In tribunale anche una testimone oculare di 16 anni: verranno ascoltate questa mattina in modalità protetta

VITERBO – (b.b.) Molestatore seriale, altre due giovanissime presunte vittime di fronte al giudice. Verranno ascoltate questa mattina in modalità protetta le due ragazzine che, secondo quanto raccontato e denunciato agli inquirenti, sarebbero state pedinate e poi palpeggiate dal 29enne pakistano arrestato il primo giugno scorso con l’accusa di violenza sessuale aggravata e tentata violenza.

Una di loro sarebbe stata molestata lo scorso 5 settembre, nel pieno dei festeggiamenti per Santa Rosa, mentre l’altra, sua coetanea di 16 anni appena, sarebbe stata avvicinata a novembre del 2018 e solo due anni dopo avrebbe trovato il coraggio di denunciare. Con loro comparirà di fronte al giudice anche una testimone delle molestie avvenute il giorno dopo Santa Rosa: una 16enne che il pubblico ministero Chiara Capezzuto, titolare del fascicolo, vuole ascoltare in incidente probatorio per cristallizzare il suo racconto.

Il 29enne di origine pakistana, difeso dagli avvocati Samuele De Santis e Marina Bernini, per la procura sarebbe un violentatore seriale: a farlo finire in carcere le denunce di quattro presunte vittime risalenti allo scorso maggio. Si tratta di quattro ragazzine di età compresa tra i 10 e i 13 anni, che hanno raccontato di essere state seguite e poi avvicinate da un uomo nel quartiere di San Faustino.
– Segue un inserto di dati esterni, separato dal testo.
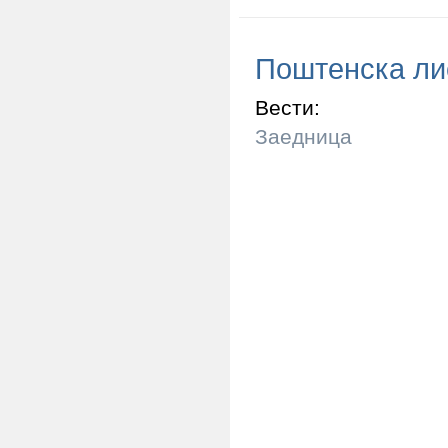
Поштенска ли
Вести:
Заедница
E le 16enni che verranno ascoltate oggi sarebbero la quinta e sesta vittima del 29enne, che secondo gli inquirenti nell’arco di pochissime settimane avrebbe in più occasioni pedinato e avvicinato le giovani e poi avrebbe tentato con loro degli approcci fisici all’interno degli atri dei loro palazzi. In uno dei casi, sarebbe addirittura riuscito a baciare e palpeggiare nelle parti intime la minore, abbassandole i pantaloni.

Scarcerato a fine luglio dopo che le prime quattro vittime non riconobbero il loro presunto aggressore di fronte al gip Francesco Rigato, il 29enne avrebbe colpito di nuovo il 5 settembre: ora è libero, ma sottoposto all’obbligo di firma.